Jurgis Pods edited this page Dec 1, 2015 · 5 revisions

Using Spark Shell

The following assumes you have installed DataStax Enterprise

You can read the docs here.

From the <DSE home dir>/bin directory, start the Spark Shell:

./dse spark

Try out some commands:

:showSchema isd_weather_data

:showSchema isd_weather_data raw_weather_data

val tableRDD = sc.cassandraTable("isd_weather_data", "raw_weather_data")

tableRDD.count

val firstRow = tableRDD.first

val tempRDD = sc.cassandraTable("isd_weather_data", "raw_weather_data").select("hour", "temperature").where("wsid = ? AND year = ? AND month = ? AND day = ?", "724940:23234", 2008, 6, 1)

tempRDD.toArray.foreach(println)

val singleWeatherStation: Array[Double] = sc.cassandraTable[Double]("isd_weather_data", "raw_weather_data").select("temperature").where("wsid = ?", "725030:14732").collect()

import org.apache.spark.util.StatCounter

println(StatCounter(singleWeatherStation))

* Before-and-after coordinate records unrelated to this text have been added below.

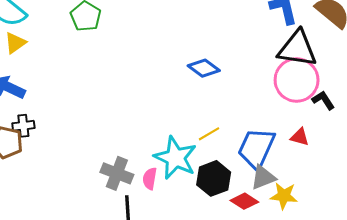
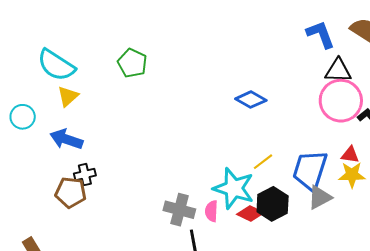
black triangle: (297, 49) -> (338, 71), size x0.7
yellow star: (284, 196) -> (352, 175), moved
red diamond: (244, 201) -> (250, 214), moved

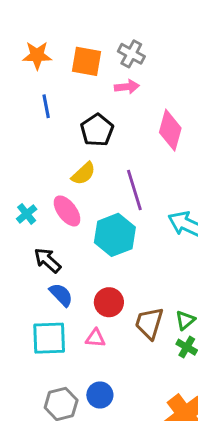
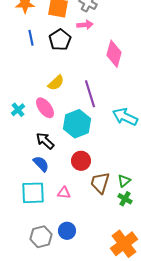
black pentagon: (97, 130) -> (60, 40), moved
black arrow: (48, 260) -> (45, 141), moved
red circle: (109, 302) -> (81, 161), moved

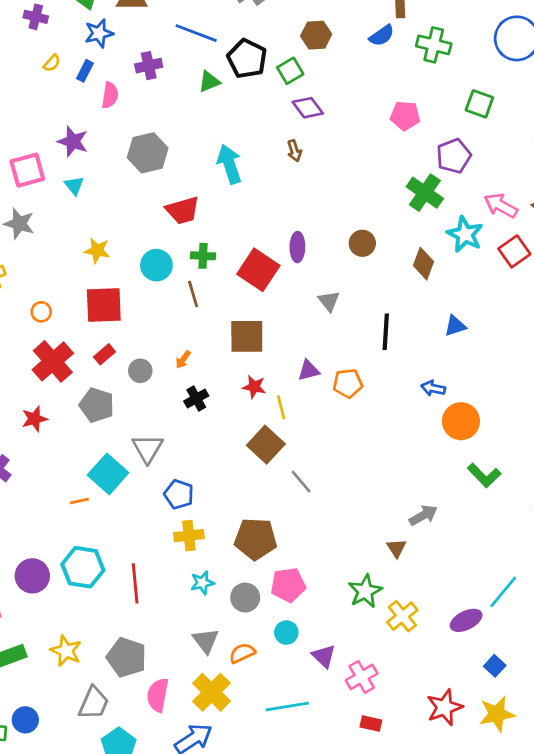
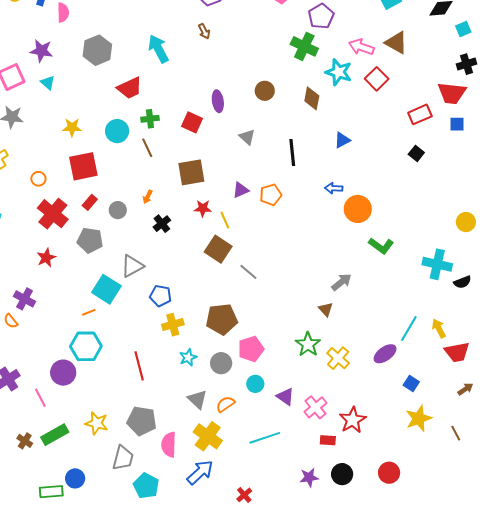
red square: (258, 270) -> (192, 122), size x0.7
gray triangle: (148, 448) -> (132, 266), turned 40
cyan hexagon: (83, 567) -> (86, 346), moved
red star: (445, 707) -> (353, 420), moved

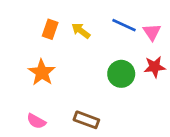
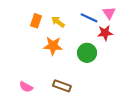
pink triangle: (152, 32) -> (109, 13), moved
red star: (155, 67) -> (105, 33), moved
orange star: (42, 72) -> (53, 46), moved, turned -30

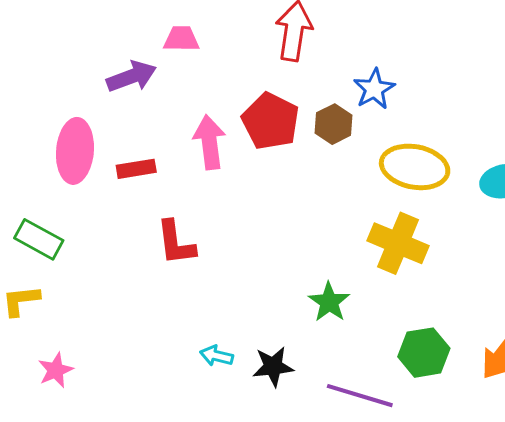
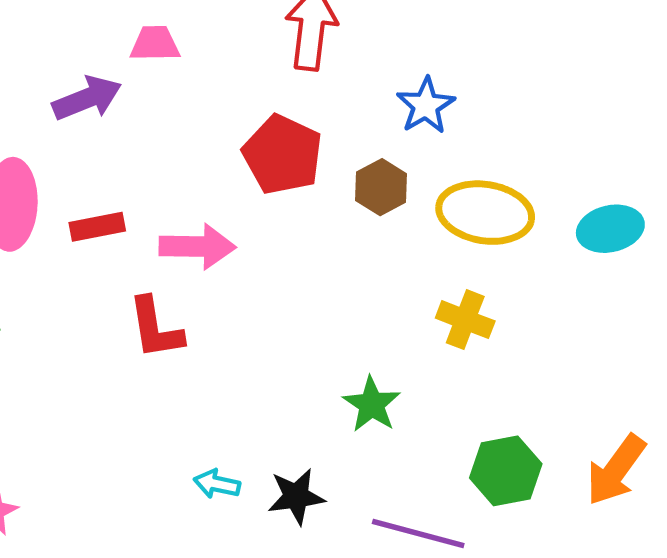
brown hexagon: (334, 124) -> (381, 187), moved
pink arrow: (210, 142) -> (197, 247), moved, turned 100
yellow cross: (398, 243) -> (465, 320), size x0.7

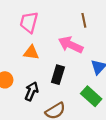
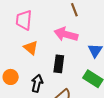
orange triangle: (31, 53) -> (31, 48), turned 42

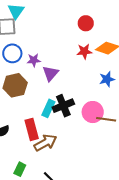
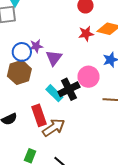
blue circle: (12, 53) -> (22, 52), moved
cyan rectangle: (48, 108) -> (54, 93), turned -66
pink circle: (93, 112) -> (88, 77), moved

Saving data back to Cassandra

From the CQLshell:

select year, month, day, hour, temperature from raw_weather_data where wsid='724957:23213';

In the Spark command line, now insert some new data:

case class RawWeather(wsid: String, year: Int, month:Int, Day:Int,  hour:Int, temperature:Double)

val collection = sc.parallelize(Seq(RawWeather("724957:23213", 2015, 7, 8, 8, 16), RawWeather("724957:23213", 2015, 7, 8, 7, 14)))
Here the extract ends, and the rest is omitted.